* [TASK STATEMENT]
Return the run of lines below that opens with the line containing "muestra con obras de artistas y piezas de su" and closes with the line containing "moeten ze ook een hand uitsteken om", keeping each one exact.
[[ RAW DATA open ]]
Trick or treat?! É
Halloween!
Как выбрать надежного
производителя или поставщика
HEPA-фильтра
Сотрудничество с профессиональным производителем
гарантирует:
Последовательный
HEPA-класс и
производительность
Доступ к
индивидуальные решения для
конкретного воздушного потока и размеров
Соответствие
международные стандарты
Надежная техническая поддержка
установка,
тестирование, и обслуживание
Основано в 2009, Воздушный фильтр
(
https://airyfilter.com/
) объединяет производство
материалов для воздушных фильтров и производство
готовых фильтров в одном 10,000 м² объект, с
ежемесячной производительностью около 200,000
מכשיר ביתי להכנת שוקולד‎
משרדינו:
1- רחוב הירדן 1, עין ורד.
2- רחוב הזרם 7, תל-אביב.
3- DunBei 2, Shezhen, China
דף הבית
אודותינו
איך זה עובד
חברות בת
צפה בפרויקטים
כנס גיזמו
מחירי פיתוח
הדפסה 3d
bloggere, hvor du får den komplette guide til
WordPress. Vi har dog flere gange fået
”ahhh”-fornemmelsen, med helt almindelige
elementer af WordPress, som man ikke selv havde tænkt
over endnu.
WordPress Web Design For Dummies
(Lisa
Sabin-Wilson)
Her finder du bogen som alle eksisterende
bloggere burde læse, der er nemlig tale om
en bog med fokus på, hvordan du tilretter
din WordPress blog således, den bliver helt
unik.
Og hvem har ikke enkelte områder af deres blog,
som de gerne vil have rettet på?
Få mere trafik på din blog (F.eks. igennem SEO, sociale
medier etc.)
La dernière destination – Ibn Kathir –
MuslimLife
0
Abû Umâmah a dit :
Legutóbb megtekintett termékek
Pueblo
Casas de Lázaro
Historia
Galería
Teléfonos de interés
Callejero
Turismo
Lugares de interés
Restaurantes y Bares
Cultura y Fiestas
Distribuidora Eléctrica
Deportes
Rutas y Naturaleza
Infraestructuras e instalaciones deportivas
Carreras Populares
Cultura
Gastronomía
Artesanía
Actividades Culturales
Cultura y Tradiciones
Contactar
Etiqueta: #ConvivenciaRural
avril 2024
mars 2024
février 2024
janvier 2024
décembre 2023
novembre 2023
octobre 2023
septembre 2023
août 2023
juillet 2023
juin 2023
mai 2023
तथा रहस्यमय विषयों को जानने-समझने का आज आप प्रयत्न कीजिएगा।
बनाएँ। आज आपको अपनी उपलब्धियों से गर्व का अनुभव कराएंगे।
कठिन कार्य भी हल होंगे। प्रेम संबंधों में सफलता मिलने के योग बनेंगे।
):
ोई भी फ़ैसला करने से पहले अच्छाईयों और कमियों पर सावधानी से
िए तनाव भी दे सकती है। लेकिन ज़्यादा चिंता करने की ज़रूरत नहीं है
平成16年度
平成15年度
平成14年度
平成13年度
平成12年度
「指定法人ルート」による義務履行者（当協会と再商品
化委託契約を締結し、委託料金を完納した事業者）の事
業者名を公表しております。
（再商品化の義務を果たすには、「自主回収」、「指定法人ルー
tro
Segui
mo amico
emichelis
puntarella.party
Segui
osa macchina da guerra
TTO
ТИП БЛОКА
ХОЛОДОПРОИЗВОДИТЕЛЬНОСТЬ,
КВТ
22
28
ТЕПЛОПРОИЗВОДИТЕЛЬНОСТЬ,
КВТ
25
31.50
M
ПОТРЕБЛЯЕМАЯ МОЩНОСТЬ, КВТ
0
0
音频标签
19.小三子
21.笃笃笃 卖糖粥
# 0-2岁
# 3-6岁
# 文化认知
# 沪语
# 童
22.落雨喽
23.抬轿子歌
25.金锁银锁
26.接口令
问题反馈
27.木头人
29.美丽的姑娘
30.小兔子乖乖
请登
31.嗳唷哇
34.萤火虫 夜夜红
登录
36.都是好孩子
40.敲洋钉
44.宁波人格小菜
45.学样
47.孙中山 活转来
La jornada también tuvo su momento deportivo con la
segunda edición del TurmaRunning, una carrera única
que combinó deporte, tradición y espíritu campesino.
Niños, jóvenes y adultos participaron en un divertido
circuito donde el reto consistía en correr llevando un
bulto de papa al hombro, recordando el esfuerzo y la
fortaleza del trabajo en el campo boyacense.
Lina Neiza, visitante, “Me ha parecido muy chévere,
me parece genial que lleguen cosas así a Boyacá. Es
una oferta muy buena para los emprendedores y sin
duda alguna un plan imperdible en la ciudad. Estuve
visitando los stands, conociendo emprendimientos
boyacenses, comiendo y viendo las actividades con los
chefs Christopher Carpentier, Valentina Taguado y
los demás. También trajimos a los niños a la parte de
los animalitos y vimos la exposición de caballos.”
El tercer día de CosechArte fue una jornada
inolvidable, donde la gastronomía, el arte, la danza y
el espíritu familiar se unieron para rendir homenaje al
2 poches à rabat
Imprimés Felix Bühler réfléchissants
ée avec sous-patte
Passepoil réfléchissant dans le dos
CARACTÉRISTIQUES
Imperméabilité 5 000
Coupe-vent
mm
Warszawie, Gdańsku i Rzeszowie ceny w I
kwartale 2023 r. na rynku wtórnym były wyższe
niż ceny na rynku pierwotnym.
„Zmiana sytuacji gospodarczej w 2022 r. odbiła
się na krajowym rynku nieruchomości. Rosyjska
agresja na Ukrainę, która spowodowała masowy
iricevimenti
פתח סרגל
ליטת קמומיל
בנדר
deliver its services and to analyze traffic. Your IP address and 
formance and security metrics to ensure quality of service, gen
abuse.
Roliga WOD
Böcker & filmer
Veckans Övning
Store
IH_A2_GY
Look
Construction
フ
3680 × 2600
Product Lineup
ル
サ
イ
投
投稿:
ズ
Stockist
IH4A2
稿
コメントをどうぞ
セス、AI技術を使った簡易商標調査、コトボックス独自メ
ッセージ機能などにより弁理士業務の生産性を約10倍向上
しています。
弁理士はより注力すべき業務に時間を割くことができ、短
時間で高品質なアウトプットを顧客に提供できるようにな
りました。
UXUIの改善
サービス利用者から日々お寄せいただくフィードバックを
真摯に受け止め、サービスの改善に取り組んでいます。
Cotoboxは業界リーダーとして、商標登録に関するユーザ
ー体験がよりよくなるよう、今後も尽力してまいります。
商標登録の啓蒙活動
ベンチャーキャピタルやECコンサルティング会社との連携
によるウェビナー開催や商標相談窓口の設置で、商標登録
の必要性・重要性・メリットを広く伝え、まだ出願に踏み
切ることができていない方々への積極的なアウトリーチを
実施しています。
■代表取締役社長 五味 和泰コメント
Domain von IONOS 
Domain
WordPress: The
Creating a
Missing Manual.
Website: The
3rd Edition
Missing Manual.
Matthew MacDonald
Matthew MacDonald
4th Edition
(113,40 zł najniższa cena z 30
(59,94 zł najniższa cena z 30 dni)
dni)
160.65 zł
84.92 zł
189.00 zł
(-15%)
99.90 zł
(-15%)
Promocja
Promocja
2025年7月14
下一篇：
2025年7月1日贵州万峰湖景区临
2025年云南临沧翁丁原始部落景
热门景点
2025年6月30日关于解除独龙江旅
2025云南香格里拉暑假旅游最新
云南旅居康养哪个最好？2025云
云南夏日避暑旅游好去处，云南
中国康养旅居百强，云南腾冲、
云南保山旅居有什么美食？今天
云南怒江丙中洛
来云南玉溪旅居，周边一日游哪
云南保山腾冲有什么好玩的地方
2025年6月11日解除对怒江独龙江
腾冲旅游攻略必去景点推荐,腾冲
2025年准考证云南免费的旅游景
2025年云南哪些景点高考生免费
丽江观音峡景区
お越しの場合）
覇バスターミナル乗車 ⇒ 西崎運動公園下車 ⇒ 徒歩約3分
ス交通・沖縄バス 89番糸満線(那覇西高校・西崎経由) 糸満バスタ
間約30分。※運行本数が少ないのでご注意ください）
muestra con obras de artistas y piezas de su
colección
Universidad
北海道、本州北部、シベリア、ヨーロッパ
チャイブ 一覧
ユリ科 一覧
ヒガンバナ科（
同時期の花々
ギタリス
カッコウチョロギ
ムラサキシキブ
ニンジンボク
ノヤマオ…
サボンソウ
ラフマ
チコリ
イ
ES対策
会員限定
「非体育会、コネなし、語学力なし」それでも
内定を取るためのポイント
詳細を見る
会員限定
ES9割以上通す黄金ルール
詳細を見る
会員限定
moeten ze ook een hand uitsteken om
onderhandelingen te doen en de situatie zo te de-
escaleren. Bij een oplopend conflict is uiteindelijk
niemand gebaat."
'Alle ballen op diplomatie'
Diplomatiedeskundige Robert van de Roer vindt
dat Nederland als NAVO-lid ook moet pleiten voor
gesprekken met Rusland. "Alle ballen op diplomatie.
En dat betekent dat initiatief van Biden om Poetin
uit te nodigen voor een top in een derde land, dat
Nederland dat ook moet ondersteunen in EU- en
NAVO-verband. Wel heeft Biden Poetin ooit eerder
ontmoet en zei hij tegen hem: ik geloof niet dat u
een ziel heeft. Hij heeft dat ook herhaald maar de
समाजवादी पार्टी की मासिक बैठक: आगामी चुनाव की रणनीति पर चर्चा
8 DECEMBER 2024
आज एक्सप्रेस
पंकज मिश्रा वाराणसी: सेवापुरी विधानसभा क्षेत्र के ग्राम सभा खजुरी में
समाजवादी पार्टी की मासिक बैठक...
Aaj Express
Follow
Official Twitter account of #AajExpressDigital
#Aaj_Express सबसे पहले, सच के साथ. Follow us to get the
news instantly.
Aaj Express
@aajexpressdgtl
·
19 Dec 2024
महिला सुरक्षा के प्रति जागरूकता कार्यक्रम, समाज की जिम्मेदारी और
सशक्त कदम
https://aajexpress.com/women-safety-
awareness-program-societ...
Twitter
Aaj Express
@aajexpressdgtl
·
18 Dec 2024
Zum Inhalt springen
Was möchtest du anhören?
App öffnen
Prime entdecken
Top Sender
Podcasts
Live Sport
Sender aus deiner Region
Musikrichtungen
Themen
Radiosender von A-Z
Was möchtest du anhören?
[[ RAW DATA closed ]]
* [OUTPUT OF THE EXERCISE]
muestra con obras de artistas y piezas de su
colección
Universidad
北海道、本州北部、シベリア、ヨーロッパ
チャイブ 一覧
ユリ科 一覧
ヒガンバナ科（
同時期の花々
ギタリス
カッコウチョロギ
ムラサキシキブ
ニンジンボク
ノヤマオ…
サボンソウ
ラフマ
チコリ
イ
ES対策
会員限定
「非体育会、コネなし、語学力なし」それでも
内定を取るためのポイント
詳細を見る
会員限定
ES9割以上通す黄金ルール
詳細を見る
会員限定
moeten ze ook een hand uitsteken om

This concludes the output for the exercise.